### What the task requires
Filter the entries below down to the lines that hold "Karpet".

Records supplied Block Start

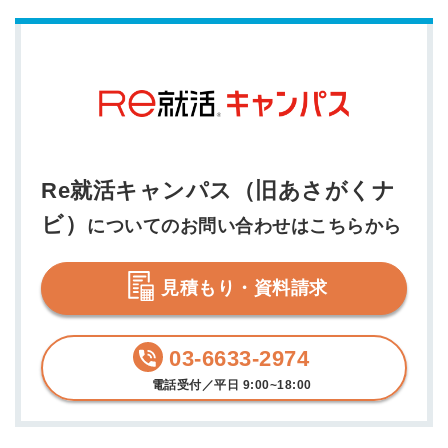
Re就活キャンパス（旧あさがくナ
ビ）
についてのお問い合わせはこちらから
見積もり・資料請求
03-6633-2974
電話受付／平日 9:00~18:00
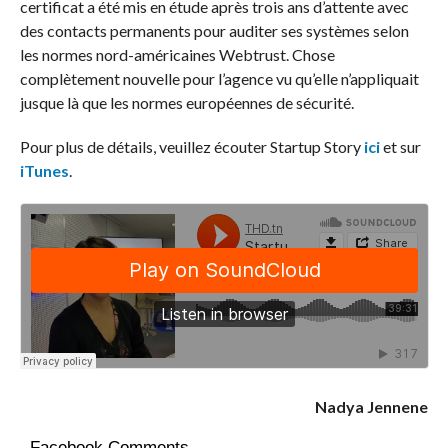
certificat a été mis en étude après trois ans d’attente avec
des contacts permanents pour auditer ses systèmes selon
les normes nord-américaines Webtrust. Chose
complètement nouvelle pour l’agence vu qu’elle n’appliquait
jusque là que les normes européennes de sécurité.
Pour plus de détails, veuillez écouter Startup Story
ici
et sur
iTunes
.
Nadya Jennene
Facebook Comments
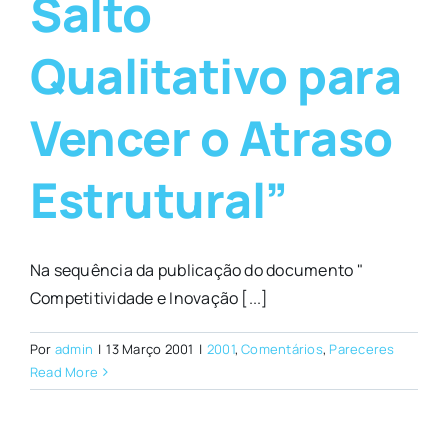
Salto
Qualitativo para
Vencer o Atraso
Estrutural”
Na sequência da publicação do documento "
Competitividade e Inovação [...]
Por
admin
|
13 Março 2001
|
2001
,
Comentários
,
Pareceres
Read More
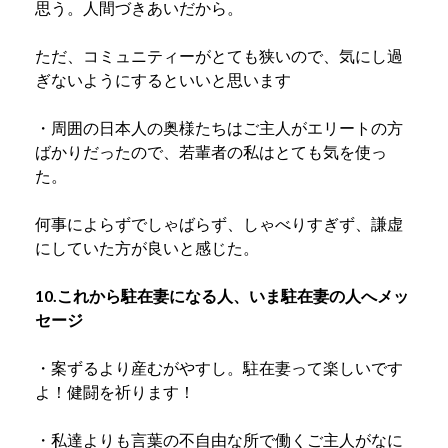
思う。人間づきあいだから。
ただ、コミュニティーがとても狭いので、気にし過
ぎないようにするといいと思います
・周囲の日本人の奥様たちはご主人がエリートの方
ばかりだったので、若輩者の私はとても気を使っ
た。
何事によらずでしゃばらず、しゃべりすぎず、謙虚
にしていた方が良いと感じた。
10.これから駐在妻になる人、いま駐在妻の人へメッ
セージ
・案ずるより産むがやすし。駐在妻って楽しいです
よ！健闘を祈ります！
・私達よりも言葉の不自由な所で働くご主人がなに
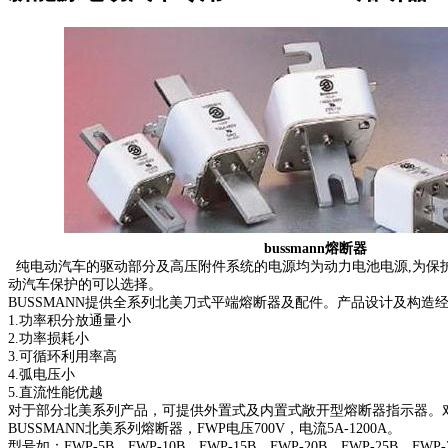
bussmann熔断器
纯电动汽车的驱动部分及高压附件系统的电源均为动力电池电源,为保护
动汽车保护的可以选择。
BUSSMANN提供全系列北美刀式平端熔断器及配件。产品设计及构造
1.功率积分放通量小
2.功率损耗小
3.可循环利用率高
4.弧电压小
5.直流性能优越
对于部分北美系列产品，可提供外置式及内置式敞开型熔断器指示器。
BUSSMANN北美系列熔断器，FWP电压700V，电流5A-1200A。
型号如：FWP-5B，FWP-10B，FWP-15B，FWP-20B，FWP-25B，FWP-3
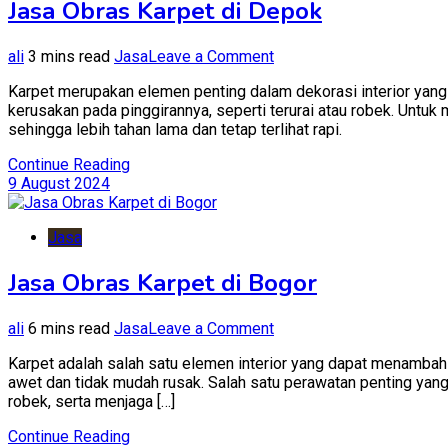
Jasa Obras Karpet di Depok
on
ali
3 mins read
Jasa
Leave a Comment
Jasa
Karpet merupakan elemen penting dalam dekorasi interior yang
Obras
kerusakan pada pinggirannya, seperti terurai atau robek. Untuk
Karpet
sehingga lebih tahan lama dan tetap terlihat rapi.
di
Depok
Continue Reading
9 August 2024
Jasa
Jasa Obras Karpet di Bogor
on
ali
6 mins read
Jasa
Leave a Comment
Jasa
Karpet adalah salah satu elemen interior yang dapat menambah
Obras
awet dan tidak mudah rusak. Salah satu perawatan penting yang 
Karpet
robek, serta menjaga […]
di
Bogor
Continue Reading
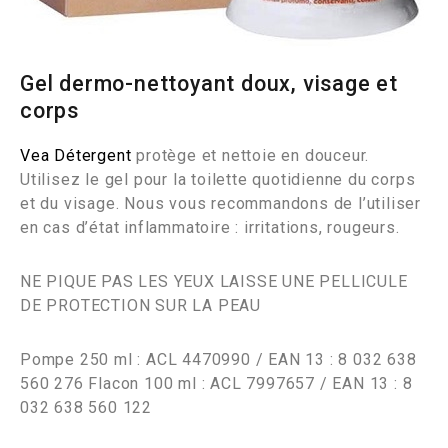
Gel dermo-nettoyant doux, visage et
corps
Vea Détergent
protège et nettoie en douceur.
Utilisez le gel pour la toilette quotidienne du corps
et du visage. Nous vous recommandons de l’utiliser
en cas d’état inflammatoire : irritations, rougeurs.
NE PIQUE PAS LES YEUX LAISSE UNE PELLICULE
DE PROTECTION SUR LA PEAU
Pompe 250 ml : ACL 4470990 / EAN 13 : 8 032 638
560 276 Flacon 100 ml : ACL 7997657 / EAN 13 : 8
032 638 560 122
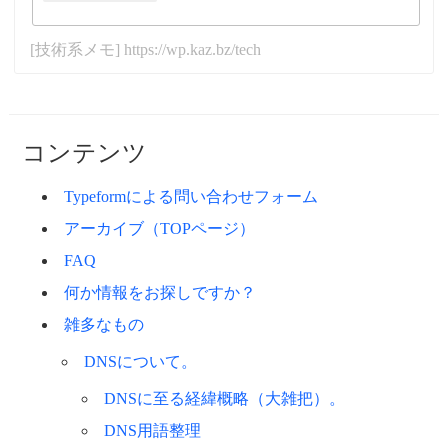
[技術系メモ] https://wp.kaz.bz/tech
コンテンツ
Typeformによる問い合わせフォーム
アーカイブ（TOPページ）
FAQ
何か情報をお探しですか？
雑多なもの
DNSについて。
DNSに至る経緯概略（大雑把）。
DNS用語整理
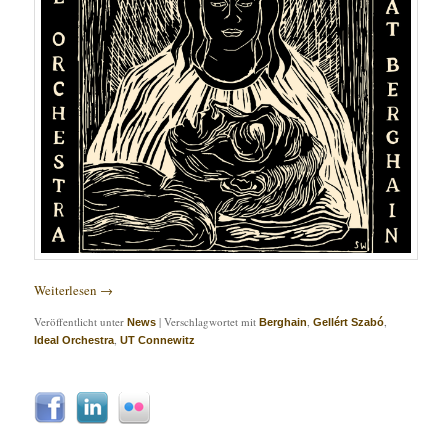
Weiterlesen
→
Veröffentlicht unter
|
Verschlagwortet mit
,
,
News
Berghain
Gellért Szabó
,
Ideal Orchestra
UT Connewitz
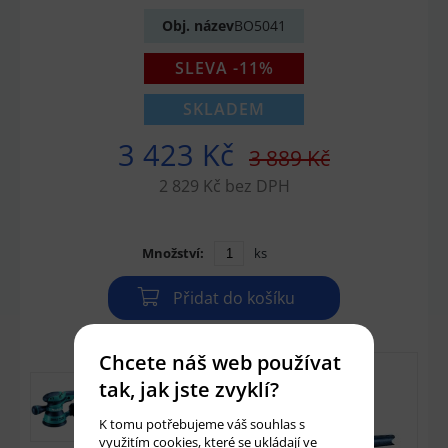
Obj. název
BO5041
SLEVA -11%
SKLADEM
3 423 Kč
3 889 Kč
2 829 Kč bez DPH
Množství:
ks
Přidat do košíku
Chcete náš web používat
tak, jak jste zvyklí?
K tomu potřebujeme váš souhlas s
využitím
cookies
, které se ukládají ve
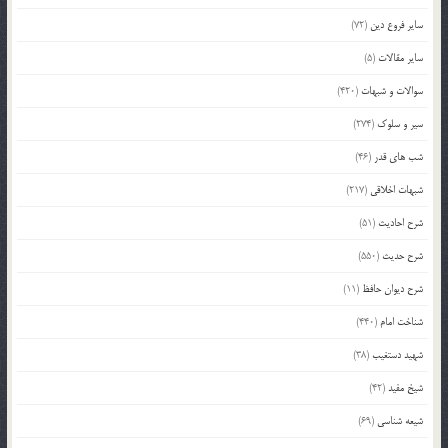
سایر فروع دین
(72)
سایر مقالات
(5)
سوالات و شبهات
(420)
سیر و سلوک
(274)
شب های قدر
(46)
شبهات اخلاقی
(217)
شرح احادیث
(51)
شرح حدیث
(550)
شرح دیوان حافظ
(11)
شناخت امام
(440)
شهید دستغیب
(38)
شیخ مفید
(42)
شیعه شناسی
(69)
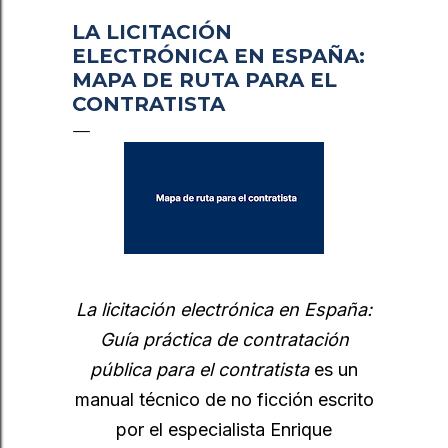
LA LICITACIÓN
ELECTRÓNICA EN ESPAÑA:
MAPA DE RUTA PARA EL
CONTRATISTA
La licitación electrónica en España:
Guía práctica de contratación
pública para el contratista
es un
manual técnico de no ficción escrito
por el especialista Enrique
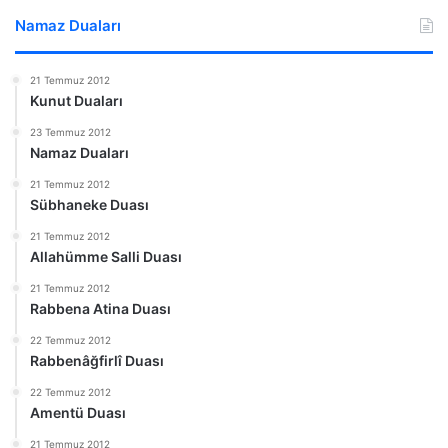
Namaz Duaları
21 Temmuz 2012
Kunut Duaları
23 Temmuz 2012
Namaz Duaları
21 Temmuz 2012
Sübhaneke Duası
21 Temmuz 2012
Allahümme Salli Duası
21 Temmuz 2012
Rabbena Atina Duası
22 Temmuz 2012
Rabbenâğfirlî Duası
22 Temmuz 2012
Amentü Duası
21 Temmuz 2012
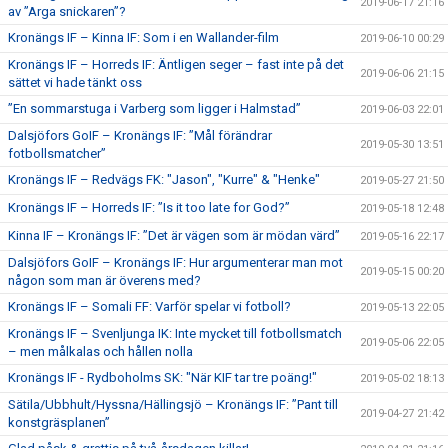
2019-06-17 21:16
av ”Arga snickaren”?
Kronängs IF – Kinna IF: Som i en Wallander-film
2019-06-10 00:29
Kronängs IF – Horreds IF: Äntligen seger – fast inte på det
2019-06-06 21:15
sättet vi hade tänkt oss
”En sommarstuga i Varberg som ligger i Halmstad”
2019-06-03 22:01
Dalsjöfors GoIF – Kronängs IF: ”Mål förändrar
2019-05-30 13:51
fotbollsmatcher”
Kronängs IF – Redvägs FK: "Jason", "Kurre" & "Henke"
2019-05-27 21:50
Kronängs IF – Horreds IF: ”Is it too late for God?”
2019-05-18 12:48
Kinna IF – Kronängs IF: ”Det är vägen som är mödan värd”
2019-05-16 22:17
Dalsjöfors GoIF – Kronängs IF: Hur argumenterar man mot
2019-05-15 00:20
någon som man är överens med?
Kronängs IF – Somali FF: Varför spelar vi fotboll?
2019-05-13 22:05
Kronängs IF – Svenljunga IK: Inte mycket till fotbollsmatch
2019-05-06 22:05
– men målkalas och hållen nolla
Kronängs IF - Rydboholms SK: "När KIF tar tre poäng!"
2019-05-02 18:13
Sätila/Ubbhult/Hyssna/Hällingsjö – Kronängs IF: ”Pant till
2019-04-27 21:42
konstgräsplanen”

Records supplied Block End

### Finished task
Jasa Obras Karpet di Depok
Karpet merupakan elemen penting dalam dekorasi interior yang
Karpet
Jasa Obras Karpet di Bogor
Karpet adalah salah satu elemen interior yang dapat menambah
Karpet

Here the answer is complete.